▶ **TASK TO CARRY OUT**
Copy out all the lines of the data precisely, omitting any pictures.
┄┄┄┄┄┄┄┄┄┄┄┄┄┄┄┄┄┄┄┄
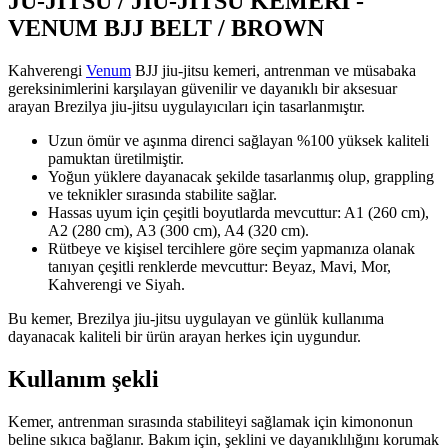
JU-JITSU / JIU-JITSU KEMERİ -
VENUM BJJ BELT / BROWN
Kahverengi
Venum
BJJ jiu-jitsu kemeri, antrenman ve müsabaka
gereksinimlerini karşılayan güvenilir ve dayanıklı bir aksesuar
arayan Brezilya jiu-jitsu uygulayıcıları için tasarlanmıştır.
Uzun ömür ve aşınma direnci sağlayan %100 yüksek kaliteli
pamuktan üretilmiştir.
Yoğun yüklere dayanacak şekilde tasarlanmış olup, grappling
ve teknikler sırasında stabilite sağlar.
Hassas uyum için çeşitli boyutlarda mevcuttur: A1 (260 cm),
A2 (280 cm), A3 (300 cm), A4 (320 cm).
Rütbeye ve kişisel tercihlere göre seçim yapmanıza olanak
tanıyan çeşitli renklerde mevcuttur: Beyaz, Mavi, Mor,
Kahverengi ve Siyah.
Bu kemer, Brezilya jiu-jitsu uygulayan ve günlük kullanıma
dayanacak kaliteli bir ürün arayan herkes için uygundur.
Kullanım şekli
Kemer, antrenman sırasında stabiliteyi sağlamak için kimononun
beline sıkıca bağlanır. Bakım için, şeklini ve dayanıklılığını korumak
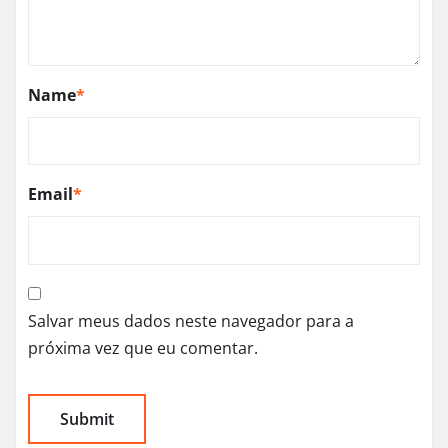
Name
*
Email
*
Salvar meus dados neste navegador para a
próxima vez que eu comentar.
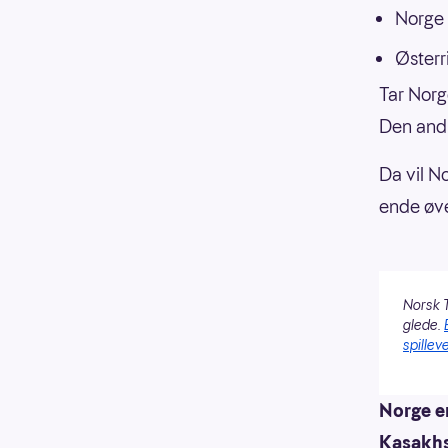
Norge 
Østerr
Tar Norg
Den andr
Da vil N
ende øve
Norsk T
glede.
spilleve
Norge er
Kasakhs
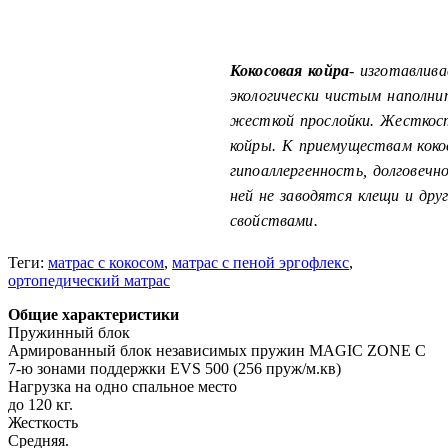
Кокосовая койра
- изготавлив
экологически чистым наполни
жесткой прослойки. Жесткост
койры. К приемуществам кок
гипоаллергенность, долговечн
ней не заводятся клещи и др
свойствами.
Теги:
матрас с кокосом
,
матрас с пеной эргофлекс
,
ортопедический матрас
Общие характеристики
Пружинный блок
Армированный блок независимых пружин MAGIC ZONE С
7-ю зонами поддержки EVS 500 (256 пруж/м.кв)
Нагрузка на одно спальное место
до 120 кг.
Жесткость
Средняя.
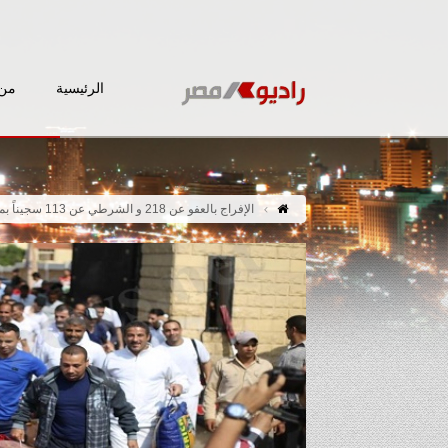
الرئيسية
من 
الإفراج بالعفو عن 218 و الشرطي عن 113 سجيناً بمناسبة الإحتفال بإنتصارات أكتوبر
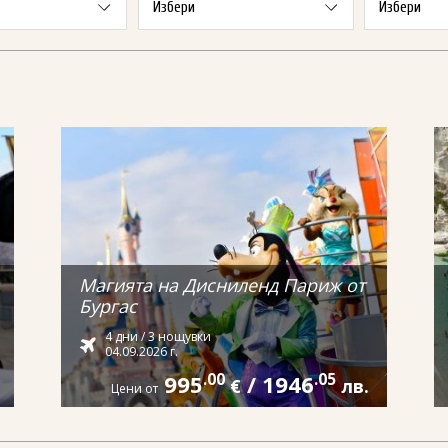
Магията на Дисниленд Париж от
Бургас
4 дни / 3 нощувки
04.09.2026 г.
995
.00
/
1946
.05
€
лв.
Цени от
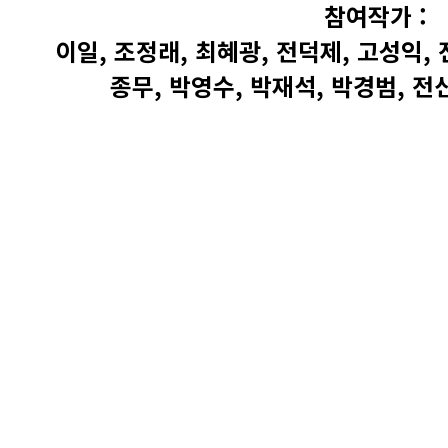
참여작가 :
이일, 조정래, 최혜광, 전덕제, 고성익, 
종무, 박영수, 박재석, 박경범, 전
┄┄┄┄┄┄┄┄┄┄┄┄┄┄┄┄┄┄┄┄
▶ **OUTPUT OF THE EXERCISE**
JU-JITSU / JIU-JITSU KEMERİ -
VENUM BJJ BELT / BROWN
Kahverengi
Venum
BJJ jiu-jitsu kemeri, antrenman ve müsabaka
gereksinimlerini karşılayan güvenilir ve dayanıklı bir aksesuar
arayan Brezilya jiu-jitsu uygulayıcıları için tasarlanmıştır.
Uzun ömür ve aşınma direnci sağlayan %100 yüksek kaliteli
pamuktan üretilmiştir.
Yoğun yüklere dayanacak şekilde tasarlanmış olup, grappling
ve teknikler sırasında stabilite sağlar.
Hassas uyum için çeşitli boyutlarda mevcuttur: A1 (260 cm),
A2 (280 cm), A3 (300 cm), A4 (320 cm).
Rütbeye ve kişisel tercihlere göre seçim yapmanıza olanak
tanıyan çeşitli renklerde mevcuttur: Beyaz, Mavi, Mor,
Kahverengi ve Siyah.
Bu kemer, Brezilya jiu-jitsu uygulayan ve günlük kullanıma
dayanacak kaliteli bir ürün arayan herkes için uygundur.
Kullanım şekli
Kemer, antrenman sırasında stabiliteyi sağlamak için kimononun
beline sıkıca bağlanır. Bakım için, şeklini ve dayanıklılığını korumak
Name
*
Email
*
Salvar meus dados neste navegador para a
próxima vez que eu comentar.
Norge 
Østerr
Tar Norg
Den andr
Da vil N
ende øve
Norsk T
glede.
spilleve
Norge er
Kasakhs
Кокосовая койра
- изготавлив
экологически чистым наполни
жесткой прослойки. Жесткост
койры. К приемуществам кок
гипоаллергенность, долговечн
ней не заводятся клещи и др
свойствами.
Теги:
матрас с кокосом
,
матрас с пеной эргофлекс
,
ортопедический матрас
Общие характеристики
Пружинный блок
Армированный блок независимых пружин MAGIC ZONE С
7-ю зонами поддержки EVS 500 (256 пруж/м.кв)
Нагрузка на одно спальное место
до 120 кг.
Жесткость
Средняя.
الرئيسية
من 
الإفراج بالعفو عن 218 و الشرطي عن 113 سجيناً بمناسبة الإحتفال بإنتصارات أكتوبر
Магията на Дисниленд Париж от
Бургас
4 дни / 3 нощувки
04.09.2026 г.
995
.00
/
1946
.05
€
лв.
Цени от
참여작가 :
이일, 조정래, 최혜광, 전덕제, 고성익, 
종무, 박영수, 박재석, 박경범, 전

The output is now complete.